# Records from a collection
........

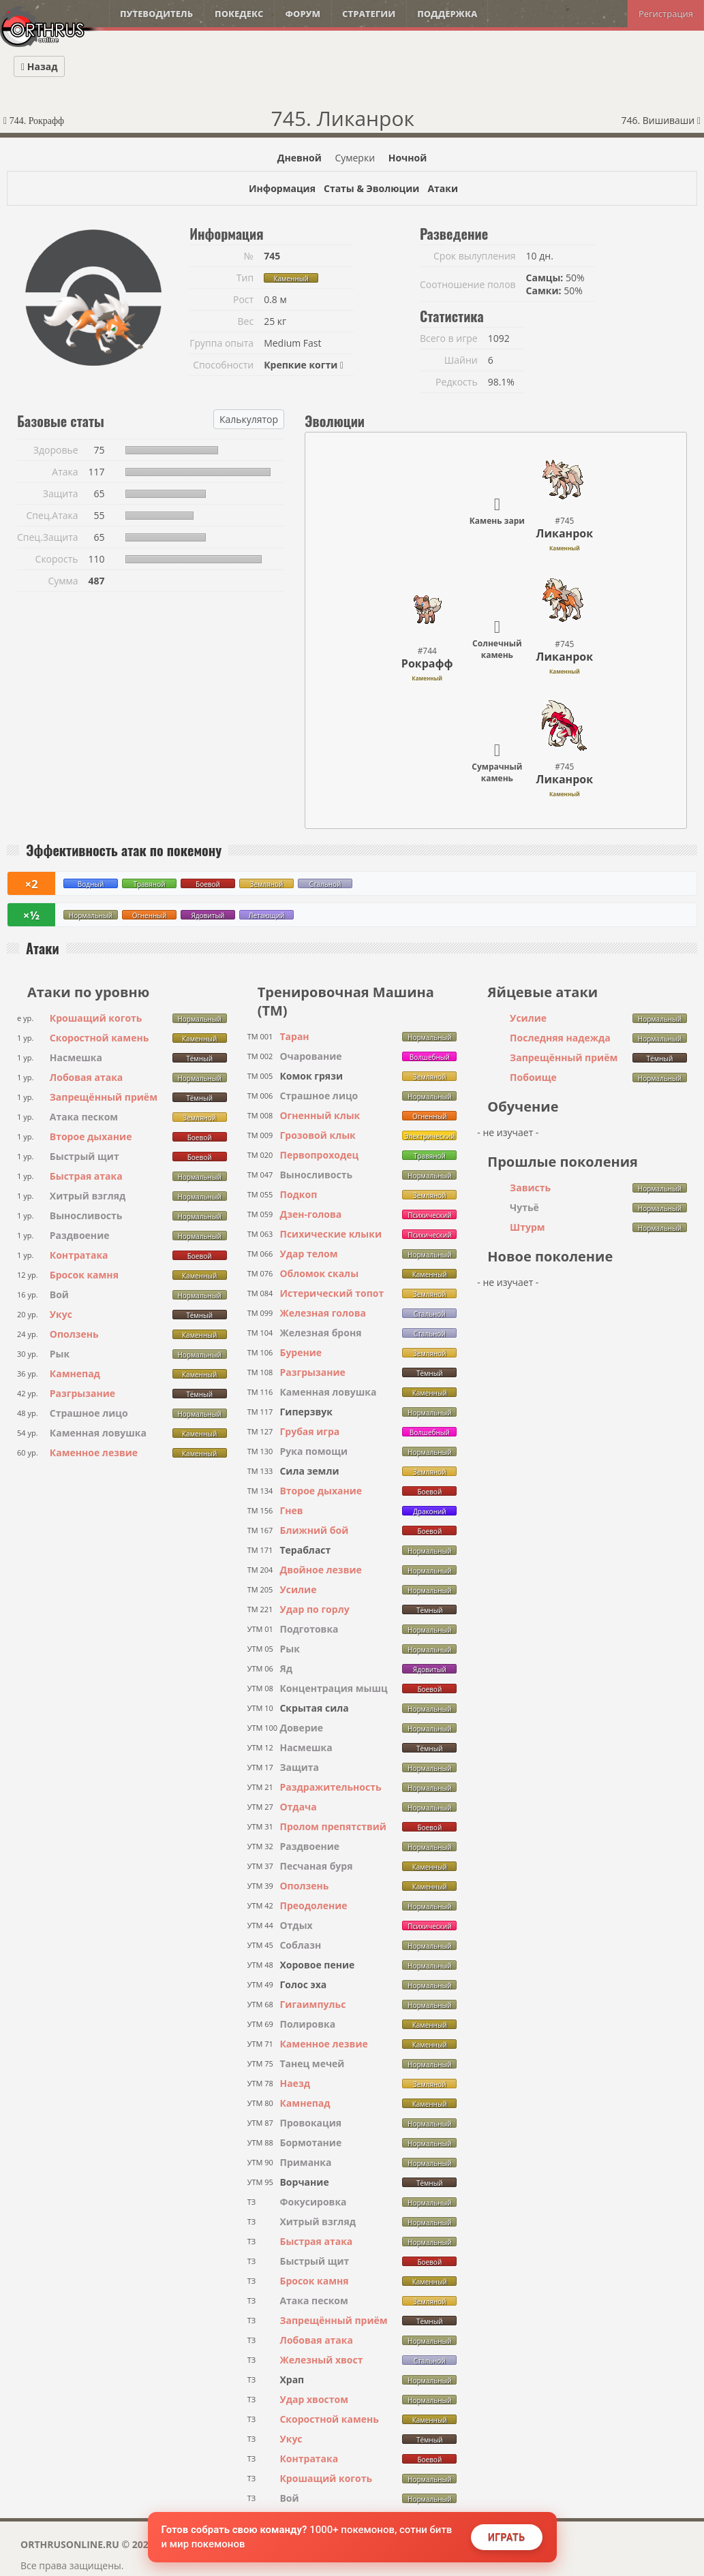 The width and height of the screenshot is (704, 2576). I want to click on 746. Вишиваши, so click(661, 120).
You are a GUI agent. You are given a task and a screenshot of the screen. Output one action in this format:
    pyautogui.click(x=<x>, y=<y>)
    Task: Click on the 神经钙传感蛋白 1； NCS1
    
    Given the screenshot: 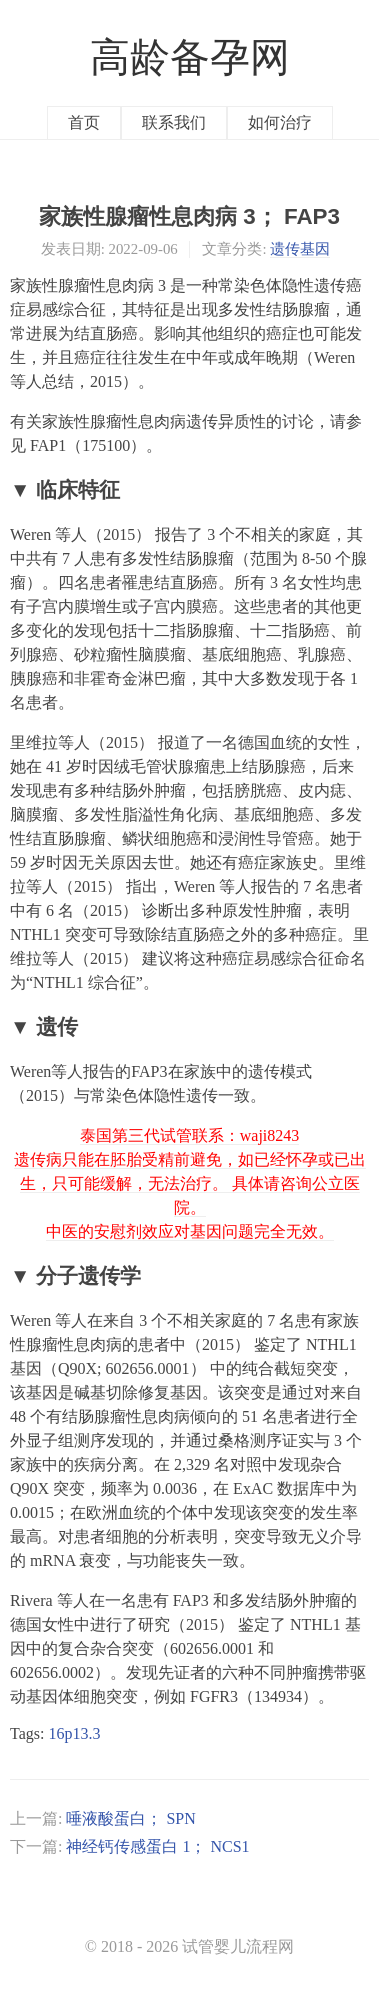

........

All lines from the one containing "pyautogui.click(x=<x>, y=<y>)" to the end of the entries should appear in the output exactly as written, with no pictures.

    pyautogui.click(x=<x>, y=<y>)
    Task: Click on the 神经钙传感蛋白 1； NCS1
    
    Given the screenshot: 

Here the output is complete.